Sodium alginate is a tasteless chewing gum made of brown kelp grown in cold water areas of Ireland, Scotland, North and South America, Australia, New Zealand and South Africa. It is used in the food industry to increase viscosity and as an emulsifier.
It acts as a gelling agent, stabilizer and thickener, and can also be used to make foam.
Dairy drinks and yogurt sodium alginate are usually found in chocolate milk, egg yolk, drinkable yogurt and fruit yogurt to form a smoother mixture as a clarifier and stabilizer. Ice cream and popsicle sodium alginate are used in ice cream to ensure creamy texture and prevent ice crystals from forming.

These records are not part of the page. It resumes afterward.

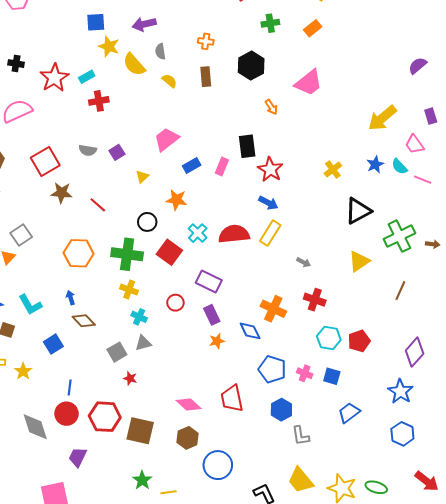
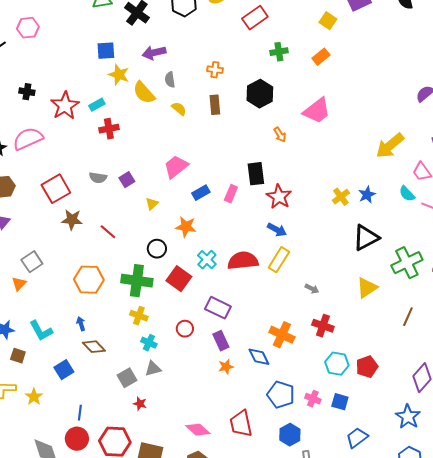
blue star: (375, 164) -> (367, 195), moved

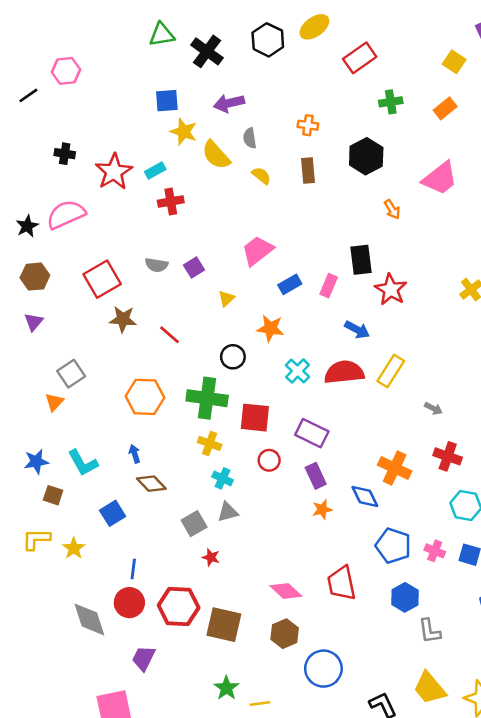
blue arrow: (277, 230) -> (357, 330), moved
red square: (179, 279) -> (255, 418), moved, turned -30

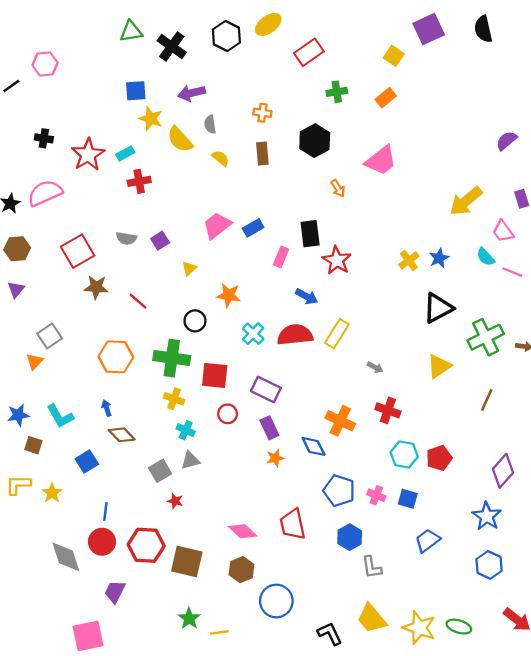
blue rectangle: (290, 284) -> (253, 228), moved

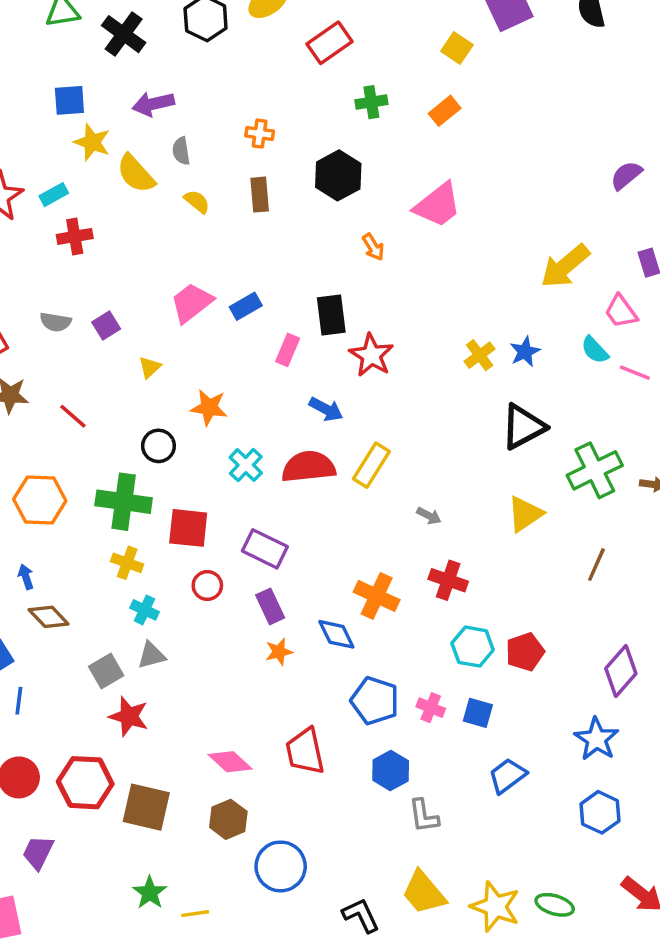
red star: (175, 501) -> (129, 716), size x1.6
blue line: (105, 512) -> (19, 701), moved

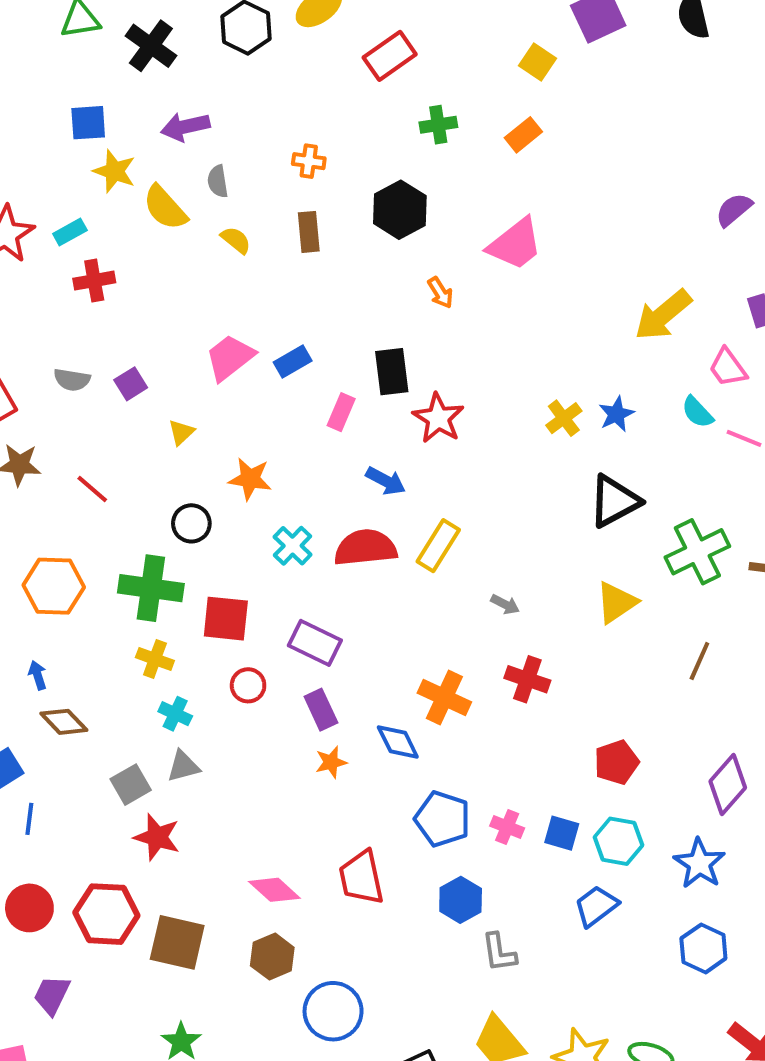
cyan hexagon: (473, 647) -> (618, 841), moved

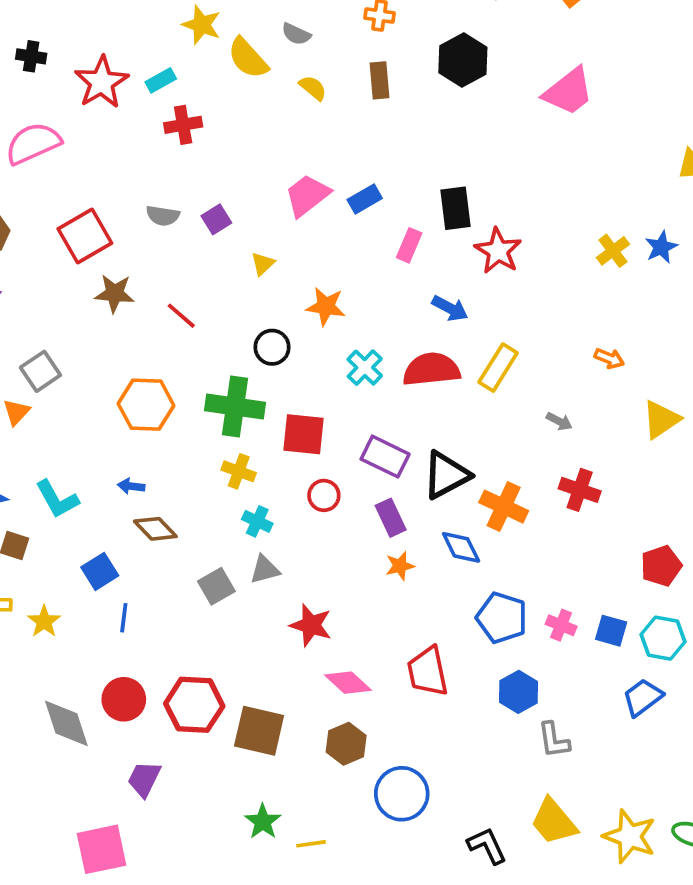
gray semicircle: (218, 181) -> (296, 34), turned -56
orange arrow: (440, 293) -> (609, 358), moved, turned -36
black triangle: (614, 501) -> (446, 475), moved
blue arrow: (38, 675) -> (131, 486), turned -65
red star: (157, 837) -> (311, 625), moved

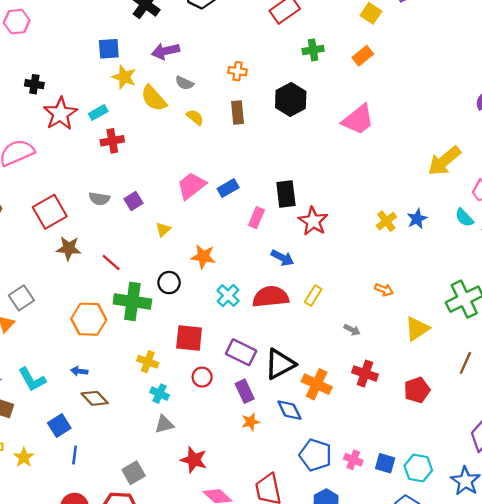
black cross: (31, 56) -> (34, 84), moved
yellow rectangle: (498, 368) -> (313, 296), size x0.7
green cross: (235, 406) -> (132, 301), moved
red pentagon: (661, 566) -> (417, 390), moved
gray square: (216, 586) -> (134, 473), moved

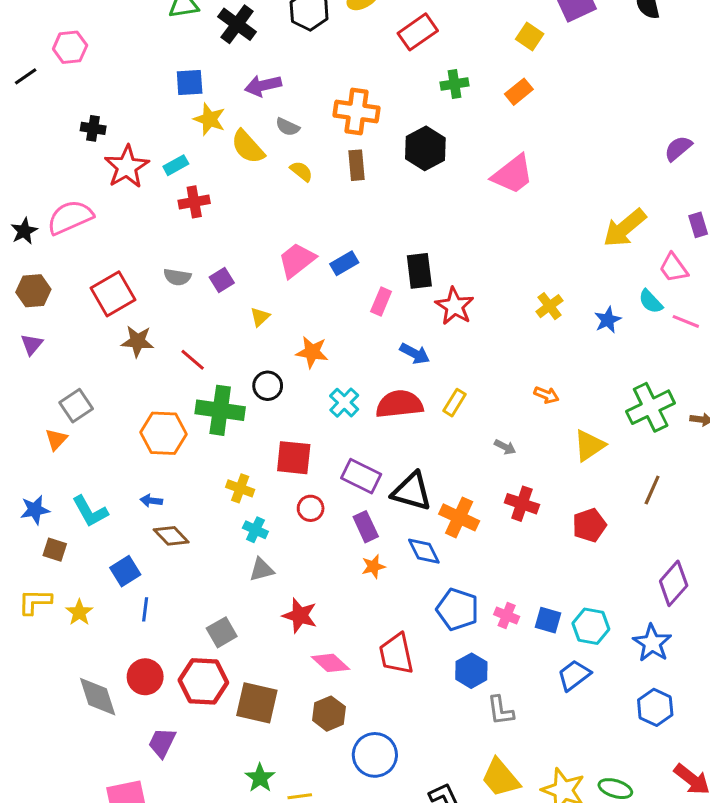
orange cross: (238, 71) -> (357, 112), size x1.8
blue star: (417, 219) -> (608, 320), moved
black triangle: (280, 364) -> (412, 491), turned 44

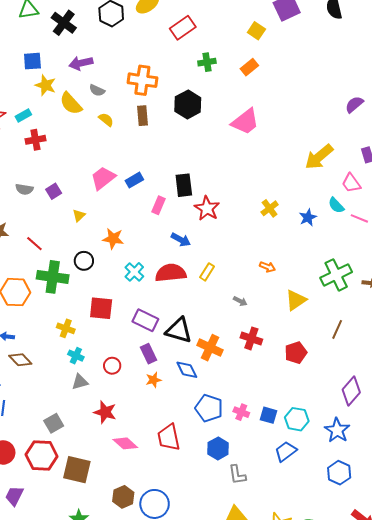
red circle: (311, 508) -> (112, 366), moved
brown hexagon: (329, 714) -> (123, 497), moved

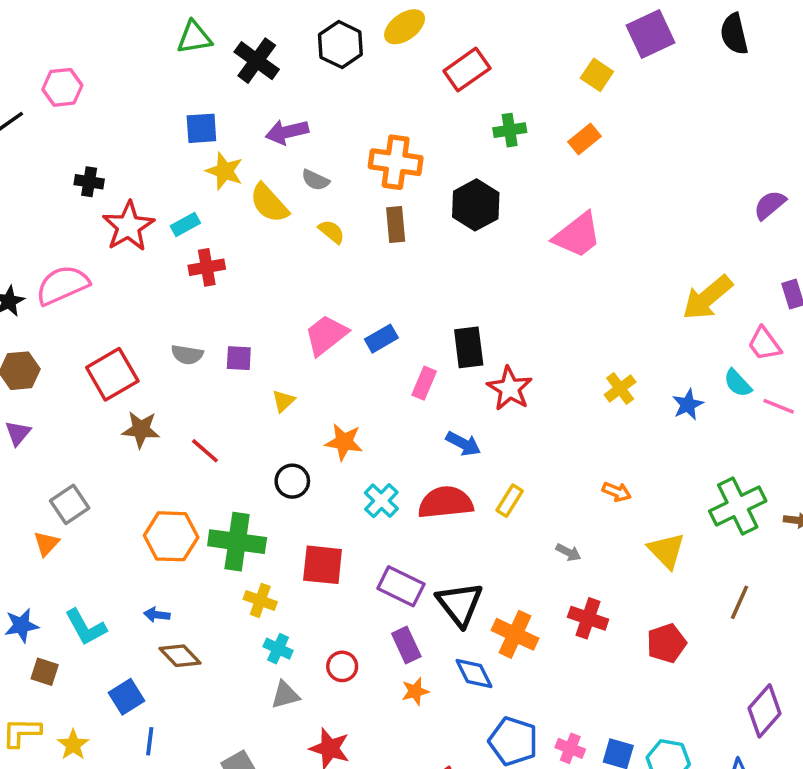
purple square: (54, 191) -> (239, 358), turned 35
green cross: (53, 277) -> (237, 542), moved
yellow triangle: (296, 300) -> (666, 551), turned -40
black triangle: (179, 330) -> (460, 604), turned 36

In fruit-flavored popsicles, sodium alginate helps to distribute the fruit evenly during freezing and prevent it from dripping when eating. Sauces, pancakes and dressings Sodium alginate is used to stabilize salad dressings, sauces and meat sauces in liquid packaging to prolong their shelf life and prevent separation. Pudding, pie and pastry pudding, pie and pastry fillings and mousse make use of the gel-forming and non-melting properties of sodium alginate.
Molecular cuisine has an innovative new food movement, exploring traditional ingredients used in unconventional ways. Led by FerranAdrià of El Bulli restaurant in Spain and Wylie Dufresne of WD-50 restaurant in new york, sodium alginate is usually mixed with calcium chloride to form gelatin, which is matched with unexpected tastes to create various "food caviar". "Molecular cuisine is raising food science to a new level.